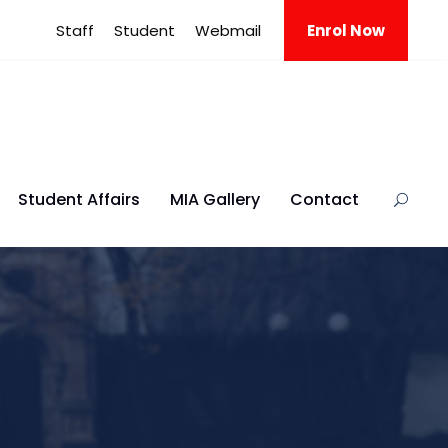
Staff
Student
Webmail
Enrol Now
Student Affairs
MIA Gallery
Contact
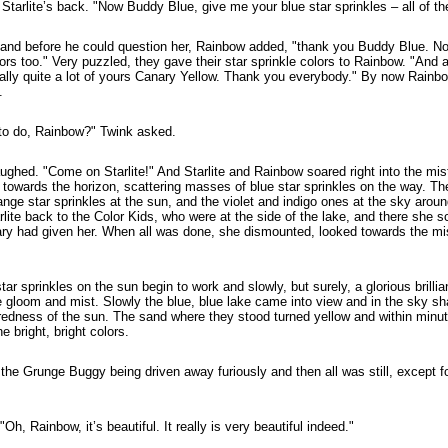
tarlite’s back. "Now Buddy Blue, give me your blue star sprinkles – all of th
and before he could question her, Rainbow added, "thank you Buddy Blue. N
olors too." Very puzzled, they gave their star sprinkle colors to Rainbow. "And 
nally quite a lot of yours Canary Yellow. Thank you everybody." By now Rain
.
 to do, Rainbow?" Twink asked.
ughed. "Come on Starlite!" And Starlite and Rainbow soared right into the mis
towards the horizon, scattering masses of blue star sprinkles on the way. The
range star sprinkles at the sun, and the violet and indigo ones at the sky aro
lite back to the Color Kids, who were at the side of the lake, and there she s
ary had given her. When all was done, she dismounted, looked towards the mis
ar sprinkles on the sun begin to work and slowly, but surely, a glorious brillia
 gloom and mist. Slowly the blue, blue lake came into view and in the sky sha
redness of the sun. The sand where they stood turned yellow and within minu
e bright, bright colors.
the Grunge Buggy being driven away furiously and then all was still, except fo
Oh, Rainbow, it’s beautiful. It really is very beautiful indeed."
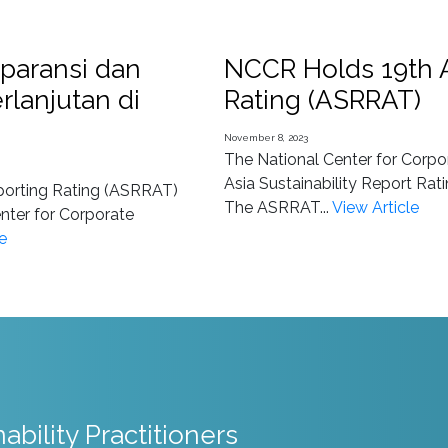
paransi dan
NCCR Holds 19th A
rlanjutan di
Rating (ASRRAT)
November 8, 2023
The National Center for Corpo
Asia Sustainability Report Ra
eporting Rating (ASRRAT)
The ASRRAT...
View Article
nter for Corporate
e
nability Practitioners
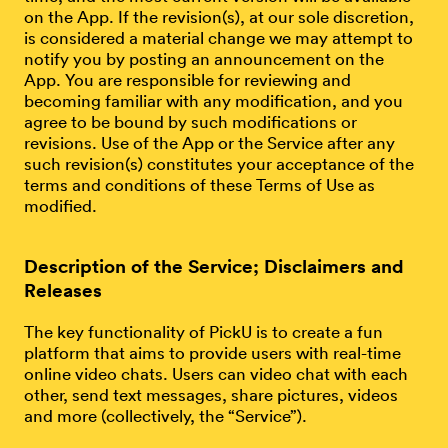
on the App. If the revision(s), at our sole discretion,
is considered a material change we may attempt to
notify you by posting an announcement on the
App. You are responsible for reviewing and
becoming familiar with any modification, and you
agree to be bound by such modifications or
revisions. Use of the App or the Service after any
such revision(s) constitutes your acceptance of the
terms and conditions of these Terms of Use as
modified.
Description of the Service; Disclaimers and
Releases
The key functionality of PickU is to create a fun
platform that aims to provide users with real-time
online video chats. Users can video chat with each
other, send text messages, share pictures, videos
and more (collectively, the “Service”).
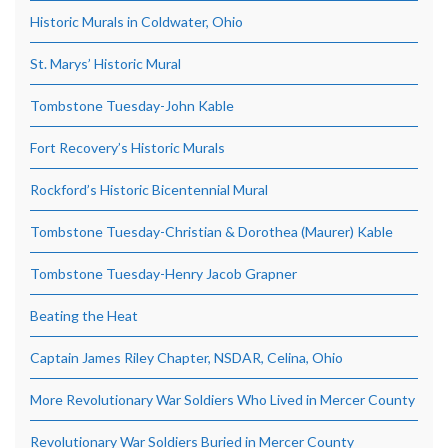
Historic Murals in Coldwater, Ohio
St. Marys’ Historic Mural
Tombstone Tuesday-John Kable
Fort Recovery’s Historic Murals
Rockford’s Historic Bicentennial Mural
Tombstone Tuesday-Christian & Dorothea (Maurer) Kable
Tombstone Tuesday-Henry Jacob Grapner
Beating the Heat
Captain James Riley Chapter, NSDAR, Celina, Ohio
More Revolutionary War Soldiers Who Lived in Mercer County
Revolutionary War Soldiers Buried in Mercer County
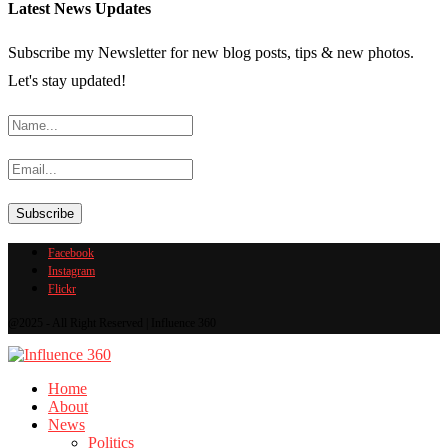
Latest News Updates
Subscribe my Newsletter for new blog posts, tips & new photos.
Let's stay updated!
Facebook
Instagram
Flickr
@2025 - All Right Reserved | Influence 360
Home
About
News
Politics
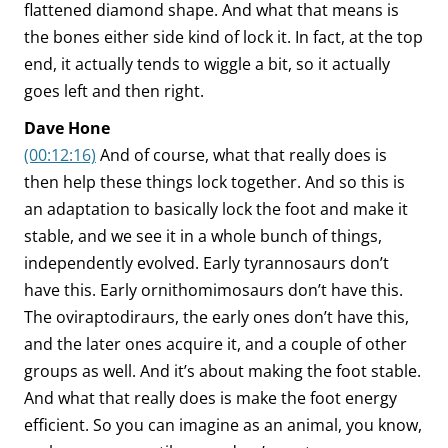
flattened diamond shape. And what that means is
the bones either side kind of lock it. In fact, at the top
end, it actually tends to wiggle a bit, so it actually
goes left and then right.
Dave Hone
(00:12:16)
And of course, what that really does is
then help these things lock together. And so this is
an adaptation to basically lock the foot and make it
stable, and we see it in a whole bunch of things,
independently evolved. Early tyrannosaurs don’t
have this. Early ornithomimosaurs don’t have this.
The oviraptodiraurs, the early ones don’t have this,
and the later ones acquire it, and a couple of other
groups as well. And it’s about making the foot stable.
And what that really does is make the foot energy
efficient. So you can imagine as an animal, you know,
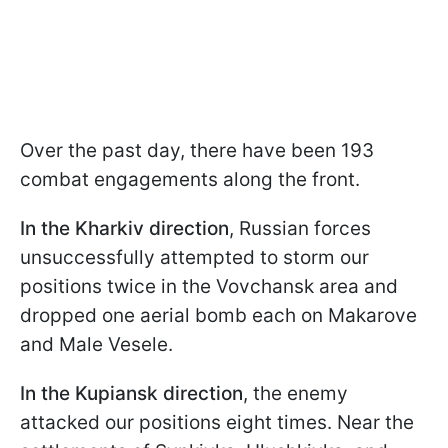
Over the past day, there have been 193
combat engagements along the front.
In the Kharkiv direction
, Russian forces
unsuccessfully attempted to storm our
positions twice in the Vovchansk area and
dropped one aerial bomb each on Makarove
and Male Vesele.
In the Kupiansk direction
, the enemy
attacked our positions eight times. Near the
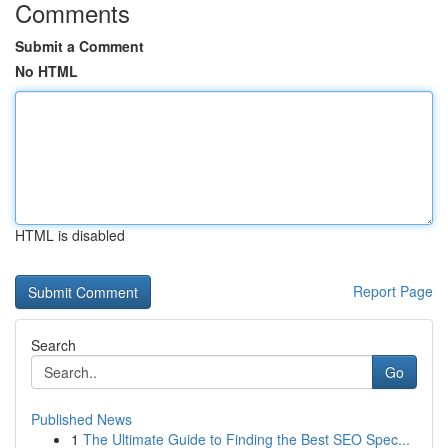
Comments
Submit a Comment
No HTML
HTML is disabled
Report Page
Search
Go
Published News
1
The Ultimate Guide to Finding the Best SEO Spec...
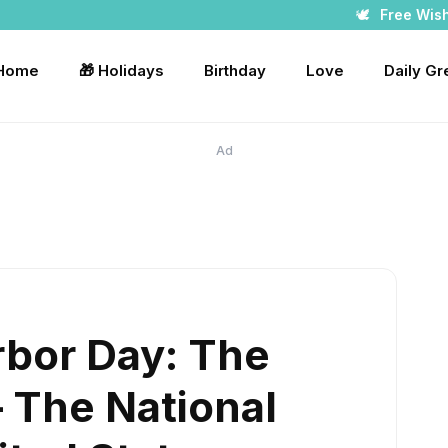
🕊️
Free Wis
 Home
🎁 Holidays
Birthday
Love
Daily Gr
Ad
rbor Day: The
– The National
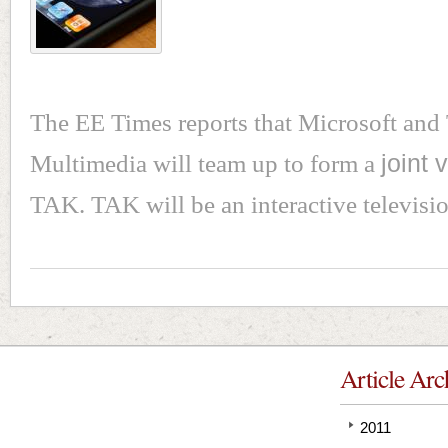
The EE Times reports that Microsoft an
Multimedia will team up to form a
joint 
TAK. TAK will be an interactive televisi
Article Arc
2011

* Task statement: Images stay out; the entries above are to be printed exactly.

* Completed task:
Staff
Student
Webmail
Enrol Now
Student Affairs
MIA Gallery
Contact
tarlite’s back. "Now Buddy Blue, give me your blue star sprinkles – all of th
and before he could question her, Rainbow added, "thank you Buddy Blue. N
olors too." Very puzzled, they gave their star sprinkle colors to Rainbow. "And 
nally quite a lot of yours Canary Yellow. Thank you everybody." By now Rain
.
 to do, Rainbow?" Twink asked.
ughed. "Come on Starlite!" And Starlite and Rainbow soared right into the mis
towards the horizon, scattering masses of blue star sprinkles on the way. The
range star sprinkles at the sun, and the violet and indigo ones at the sky aro
lite back to the Color Kids, who were at the side of the lake, and there she s
ary had given her. When all was done, she dismounted, looked towards the mis
ar sprinkles on the sun begin to work and slowly, but surely, a glorious brillia
 gloom and mist. Slowly the blue, blue lake came into view and in the sky sha
redness of the sun. The sand where they stood turned yellow and within minu
e bright, bright colors.
the Grunge Buggy being driven away furiously and then all was still, except fo
Oh, Rainbow, it’s beautiful. It really is very beautiful indeed."
paransi dan
NCCR Holds 19th A
rlanjutan di
Rating (ASRRAT)
November 8, 2023
The National Center for Corpo
Asia Sustainability Report Ra
eporting Rating (ASRRAT)
The ASRRAT...
View Article
nter for Corporate
e
nability Practitioners
on the App. If the revision(s), at our sole discretion,
is considered a material change we may attempt to
notify you by posting an announcement on the
App. You are responsible for reviewing and
becoming familiar with any modification, and you
agree to be bound by such modifications or
revisions. Use of the App or the Service after any
such revision(s) constitutes your acceptance of the
terms and conditions of these Terms of Use as
modified.
Description of the Service; Disclaimers and
Releases
The key functionality of PickU is to create a fun
platform that aims to provide users with real-time
online video chats. Users can video chat with each
other, send text messages, share pictures, videos
and more (collectively, the “Service”).
Historic Murals in Coldwater, Ohio
St. Marys’ Historic Mural
Tombstone Tuesday-John Kable
Fort Recovery’s Historic Murals
Rockford’s Historic Bicentennial Mural
Tombstone Tuesday-Christian & Dorothea (Maurer) Kable
Tombstone Tuesday-Henry Jacob Grapner
Beating the Heat
Captain James Riley Chapter, NSDAR, Celina, Ohio
More Revolutionary War Soldiers Who Lived in Mercer County
Revolutionary War Soldiers Buried in Mercer County
Latest News Updates
Subscribe my Newsletter for new blog posts, tips & new photos.
Let's stay updated!
Facebook
Instagram
Flickr
@2025 - All Right Reserved | Influence 360
Home
About
News
Politics
flattened diamond shape. And what that means is
the bones either side kind of lock it. In fact, at the top
end, it actually tends to wiggle a bit, so it actually
goes left and then right.
Dave Hone
(00:12:16)
And of course, what that really does is
then help these things lock together. And so this is
an adaptation to basically lock the foot and make it
stable, and we see it in a whole bunch of things,
independently evolved. Early tyrannosaurs don’t
have this. Early ornithomimosaurs don’t have this.
The oviraptodiraurs, the early ones don’t have this,
and the later ones acquire it, and a couple of other
groups as well. And it’s about making the foot stable.
And what that really does is make the foot energy
efficient. So you can imagine as an animal, you know,
Over the past day, there have been 193
combat engagements along the front.
In the Kharkiv direction
, Russian forces
unsuccessfully attempted to storm our
positions twice in the Vovchansk area and
dropped one aerial bomb each on Makarove
and Male Vesele.
In the Kupiansk direction
, the enemy
attacked our positions eight times. Near the
Comments
Submit a Comment
No HTML
HTML is disabled
Report Page
Search
Go
Published News
1
The Ultimate Guide to Finding the Best SEO Spec...
🕊️
Free Wis
 Home
🎁 Holidays
Birthday
Love
Daily Gr
Ad
rbor Day: The
– The National
The EE Times reports that Microsoft an
Multimedia will team up to form a
joint 
TAK. TAK will be an interactive televisi
Article Arc
2011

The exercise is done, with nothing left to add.